Official government sources and where to find them
Primary documents matter because policy text and implementation guidance can change quickly. Readers should rely on the issuing agency’s postings and save the version consulted.
- USCIS updates and policy materials: https://www.uscis.gov/newsroom
- DHS announcements: https://www.dhs.gov/news/press-releases
- EOIR court system context and practice materials: https://www.justice.gov/eoir
- Official regulatory and notice language: the Federal Register via law.cornell.edu or federalregister.gov (search by citation when available).
Saving PDFs or screenshots can be important if a posted memo is revised. It can also help counsel show what guidance was in effect when an action occurred.
Practical takeaways for asylum seekers and practitioners
- Ask early what country DHS is proposing. The identity of the proposed third country can control what evidence matters most.
- Treat notice as a litigated issue. If notice was late or unclear, counsel may need to make a record quickly.
- Separate the systems. A USCIS affirmative asylum hold does not necessarily pause EOIR proceedings or ICE removal planning.

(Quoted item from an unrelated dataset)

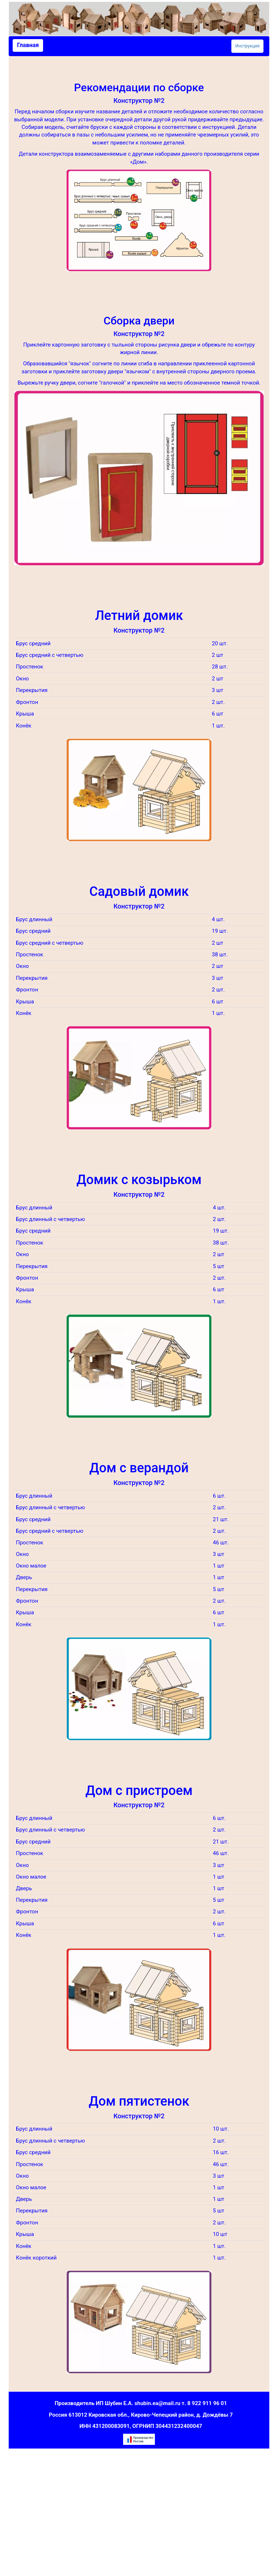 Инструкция (247, 46)
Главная (28, 45)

- Plan for EAD timing. A paused asylum adjudication does not automatically prevent work authorization gaps.
- Get case-specific advice fast. Third-country removal disputes often move on emergency timelines in detention.
Given the speed and complexity, anyone facing third-country removal—especially detained families—should consult a qualified immigration attorney immediately. Representation can be decisive in preserving procedural rights and building a record for EOIR, the BIA, and potential federal court review.
This article provides general information about immigration law and is not legal advice. Immigration cases are highly fact-specific, and laws vary by jurisdiction. Consult a qualified immigration attorney for advice about your specific situation.